Lounge goes with the flow
To the editor:
Dear friends, upstream and down:
I am reaching out today to say hello and share a few thoughts. This is not a fundraising letter, which is ironic considering that at the last Upper Jay Art Center board meeting before the outbreak, our newly elected chair, Casey Galligan, directed me to promise that instead of asking for “support” this spring, I would ask for “money.” I said I promise.
But here we are. The Recovery Lounge is empty, all scheduled events have been cancelled, and I am wandering around the empty streets as a self-appointed security guard looking for someone to play with. Play has always been the foundation at the Lounge, and today feels eerily like tomorrow, and tomorrow feels strangely like yesterday, as the leathery hand of nature has thrown a wet blanket over our living room fort. No concerts, no readings, no plays, no summer benefit, and I have been furloughed. There has been some discussion about creating virtual events from the Lounge, and many art organizations have successfully transitioned to internet entertainment, but the idea of working virtually, especially with actors, doesn’t feel all that exciting.
I have heard rumors that the Recovery Lounge is closing down. This is false. As soon as we are allowed to safely gather, we will be taking reservations for a live performance that is currently in the works. Will we be able to present the concerts we have scheduled for fall? That’s uncertain. Will we be eating ham sandwiches at the January Jams? I hope so. The Upper Jay Art Center recently expanded its board, and all of us have been working in sync on the near and distant future at the Recovery Lounge. The newly appointed members include Lisa Bramen-French, senior editor at Adirondack Life magazine; Martin Deslauriers, who’s been seen in many plays at the Lounge; and Saranac Lake resident Peter Hahn, who brings extensive experience in the art of grant writing. There is enthusiasm, nostalgia and commitment in the room.

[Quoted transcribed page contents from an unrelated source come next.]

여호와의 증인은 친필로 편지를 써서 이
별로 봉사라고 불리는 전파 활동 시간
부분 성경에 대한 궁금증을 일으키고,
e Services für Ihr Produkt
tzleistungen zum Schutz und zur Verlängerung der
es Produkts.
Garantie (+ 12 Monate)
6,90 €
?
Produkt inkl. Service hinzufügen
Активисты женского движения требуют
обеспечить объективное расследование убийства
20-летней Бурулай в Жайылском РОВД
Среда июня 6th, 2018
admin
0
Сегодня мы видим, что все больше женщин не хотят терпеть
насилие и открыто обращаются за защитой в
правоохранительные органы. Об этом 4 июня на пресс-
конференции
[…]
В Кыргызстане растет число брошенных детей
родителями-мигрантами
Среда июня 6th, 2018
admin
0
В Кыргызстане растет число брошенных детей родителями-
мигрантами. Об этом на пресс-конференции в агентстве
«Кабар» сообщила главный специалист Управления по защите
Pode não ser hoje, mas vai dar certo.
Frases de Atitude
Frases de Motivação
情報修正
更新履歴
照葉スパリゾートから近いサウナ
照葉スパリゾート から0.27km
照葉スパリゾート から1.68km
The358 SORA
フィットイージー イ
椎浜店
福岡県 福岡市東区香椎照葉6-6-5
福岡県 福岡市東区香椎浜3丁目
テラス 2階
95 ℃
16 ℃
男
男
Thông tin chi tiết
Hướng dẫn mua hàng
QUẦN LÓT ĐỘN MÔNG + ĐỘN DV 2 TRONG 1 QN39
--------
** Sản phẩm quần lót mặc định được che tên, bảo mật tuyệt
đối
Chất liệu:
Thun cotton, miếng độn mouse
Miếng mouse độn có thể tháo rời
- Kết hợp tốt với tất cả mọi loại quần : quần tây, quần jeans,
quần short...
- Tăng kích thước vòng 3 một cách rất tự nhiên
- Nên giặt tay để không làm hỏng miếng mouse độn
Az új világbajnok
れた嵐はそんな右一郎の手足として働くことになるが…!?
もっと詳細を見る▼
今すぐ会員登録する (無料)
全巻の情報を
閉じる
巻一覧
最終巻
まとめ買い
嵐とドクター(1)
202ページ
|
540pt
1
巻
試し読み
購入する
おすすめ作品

And on Zoom.
For the first time since opening the doors nearly 20 years ago, I am, like most of you amidst this global event, taking advantage of the slow down and looking at the natural world through a new, appreciative lens: birds, moss, clouds, trees, as well as the organism called the Recovery Lounge — a living, breathing, time-worn relic, deeply rooted on the banks of our exceptional river, whose lead we shall follow and go with the flow.
My promise to Casey is on hold for now.